Figure 3.

A: Western blot analysis of caveolin-1 expression in the nontumorigenic human fibroblast cell line IMR-90 and in the human fibrosarcoma cell line HT-1080 (top). Lane 1: IMR-90 cells express high levels of the 24-kd [α]- and the 21-kd [β]-isoform of caveolin-1. Lane 2: Caveolin-1 expression is strongly down-regulated in HT-1080 fibrosarcoma cells. Lane 3: Inhibition of the MAP kinase pathway by treatment of HT-1080 cells with the MEK inhibitor PD 98059 (50 μmol/L) for 48 hours potently up-regulates the expression of the 24-kd [α]-isoform of caveolin-1. Lane 4: Treatment with the inhibitor of DNA methylation, 5-aza-2′-deoxycytidine (1 μmol/L) for 48 hours, only marginally up-regulates caveolin-1. To ensure equal loading amounts, the blots were stripped and re probed with an antibody to actin (bottom). B: Colony formation assay demonstrating growth suppression of HT-1080 fibrosarcoma cells by expression of caveolin-1. Two independent experiments are shown.

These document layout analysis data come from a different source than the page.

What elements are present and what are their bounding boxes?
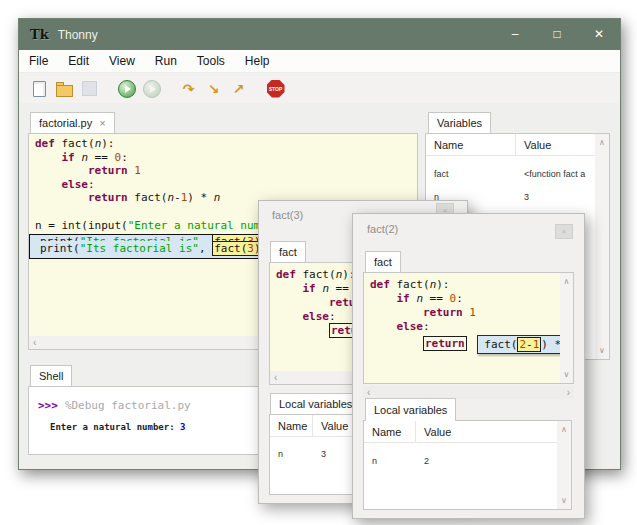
open-file-button[interactable]: [55, 79, 74, 98]
program-output-text: Enter a natural number:: [50, 422, 180, 432]
save-icon: [82, 81, 97, 96]
run-script-button[interactable]: [117, 79, 136, 98]
local-variables-tab-label: Local variables: [279, 398, 352, 410]
menu-tools[interactable]: Tools: [187, 54, 235, 68]
shell-prompt: >>>: [38, 399, 58, 412]
toolbar: ↷ ↘ ↗ STOP: [19, 73, 620, 104]
editor-tab-label: factorial.py: [39, 117, 92, 129]
frame-vertical-scrollbar[interactable]: ∧ ∨: [560, 273, 573, 383]
variable-name: fact: [426, 169, 516, 179]
frame-code-tab[interactable]: fact: [270, 241, 306, 262]
scroll-left-icon[interactable]: ‹: [274, 372, 277, 383]
scroll-down-icon[interactable]: ∨: [599, 346, 605, 355]
title-bar[interactable]: Tk Thonny – □ ✕: [19, 19, 620, 50]
open-folder-icon: [56, 85, 73, 97]
frame-code-tab[interactable]: fact: [365, 251, 401, 272]
menu-bar: File Edit View Run Tools Help: [19, 50, 620, 73]
new-file-icon: [33, 81, 46, 97]
variables-tab-label: Variables: [437, 117, 482, 129]
variable-value: 2: [416, 456, 557, 466]
new-file-button[interactable]: [30, 79, 49, 98]
shell-tab[interactable]: Shell: [30, 365, 72, 386]
variables-header: Name Value: [426, 134, 595, 156]
step-into-icon: ↘: [208, 82, 220, 96]
editor-tab[interactable]: factorial.py ×: [30, 112, 115, 133]
scroll-up-icon[interactable]: ∧: [599, 138, 605, 147]
locals-header: Name Value: [364, 421, 557, 443]
shell-tab-label: Shell: [39, 370, 63, 382]
stop-icon: STOP: [267, 80, 285, 98]
focus-box-active-line: print("Its factorial is", fact(3)): [30, 241, 277, 258]
local-variables-tab-label: Local variables: [374, 404, 447, 416]
frame-tab-label: fact: [279, 246, 297, 258]
step-out-button[interactable]: ↗: [229, 79, 248, 98]
app-icon: Tk: [30, 27, 49, 42]
value-column-header[interactable]: Value: [416, 421, 557, 442]
focus-statement-box: print("Its factorial is", fact(3)) print…: [29, 234, 278, 259]
menu-run[interactable]: Run: [145, 54, 187, 68]
scroll-down-icon[interactable]: ∨: [561, 496, 567, 505]
run-icon: [118, 80, 136, 98]
save-file-button: [80, 79, 99, 98]
shell-magic-command: %Debug factorial.py: [65, 399, 191, 412]
debug-icon: [143, 80, 161, 98]
variable-name: n: [364, 456, 416, 466]
window-controls: – □ ✕: [494, 19, 620, 50]
value-column-header[interactable]: Value: [516, 134, 595, 155]
debug-script-button: [142, 79, 161, 98]
variable-value: <function fact a: [516, 169, 595, 179]
frame-code[interactable]: def fact(n): if n == 0: return 1 else: r…: [364, 273, 560, 383]
menu-edit[interactable]: Edit: [58, 54, 99, 68]
step-over-button[interactable]: ↷: [179, 79, 198, 98]
step-over-icon: ↷: [183, 82, 195, 96]
scroll-down-icon[interactable]: ∨: [564, 370, 570, 379]
name-column-header[interactable]: Name: [426, 134, 516, 155]
table-row[interactable]: n 2: [364, 449, 557, 472]
frame-title: fact(2): [367, 223, 398, 235]
frame-tab-label: fact: [374, 256, 392, 268]
frame-title: fact(3): [272, 209, 303, 221]
scroll-left-icon[interactable]: ‹: [367, 387, 370, 398]
variable-value: 3: [516, 192, 595, 202]
close-button[interactable]: ✕: [578, 19, 620, 50]
stdin-echo-text: 3: [180, 422, 185, 432]
editor-tab-close-icon[interactable]: ×: [99, 117, 105, 129]
scroll-right-icon[interactable]: ›: [567, 387, 570, 398]
menu-file[interactable]: File: [19, 54, 58, 68]
locals-vertical-scrollbar[interactable]: ∧ ∨: [557, 421, 571, 509]
scroll-up-icon[interactable]: ∧: [561, 425, 567, 434]
local-variables-panel: Name Value n 2 ∧ ∨: [363, 420, 572, 510]
stop-button[interactable]: STOP: [266, 79, 285, 98]
step-out-icon: ↗: [233, 82, 245, 96]
menu-help[interactable]: Help: [235, 54, 280, 68]
table-row[interactable]: fact <function fact a: [426, 162, 595, 185]
scroll-left-icon[interactable]: ‹: [33, 337, 36, 348]
step-into-button[interactable]: ↘: [204, 79, 223, 98]
frame-window-fact2: fact(2) × fact def fact(n): if n == 0: r…: [352, 213, 585, 519]
local-variables-tab[interactable]: Local variables: [365, 398, 456, 421]
name-column-header[interactable]: Name: [270, 415, 313, 436]
window-title: Thonny: [58, 28, 98, 42]
variables-vertical-scrollbar[interactable]: ∧ ∨: [595, 134, 609, 359]
local-variables-tab[interactable]: Local variables: [270, 393, 361, 414]
variables-tab[interactable]: Variables: [428, 112, 491, 133]
frame-code-panel: def fact(n): if n == 0: return 1 else: r…: [363, 272, 574, 384]
maximize-button[interactable]: □: [536, 19, 578, 50]
frame-close-button[interactable]: ×: [555, 224, 573, 239]
minimize-button[interactable]: –: [494, 19, 536, 50]
menu-view[interactable]: View: [99, 54, 145, 68]
name-column-header[interactable]: Name: [364, 421, 416, 442]
scroll-up-icon[interactable]: ∧: [564, 277, 570, 286]
variable-name: n: [270, 449, 313, 459]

HT-1080 cells were transfected with either the caveolin-1 expression plasmid or the empty pLNHX vector as a control. Cells were selected in medium containing 850 μg/ml of G418 for 10 days, fixed, stained, and the colonies were counted. C: Western blot analysis of caveolin-1 expression of expanded G418-resistant colonies transfected with the caveolin-1 plasmid (top). No stable overexpression is observed in HT-1080 clones with the caveolin-1 plasmid. Lane 1: IMR-90-positive control; lane 2, parental HT-1080 cells; lanes 3–7, individual G418-resistant HT-1080 clones transfected with the caveolin-1 plasmid; lane 8, neo control (pLNHX). Bottom: actin control.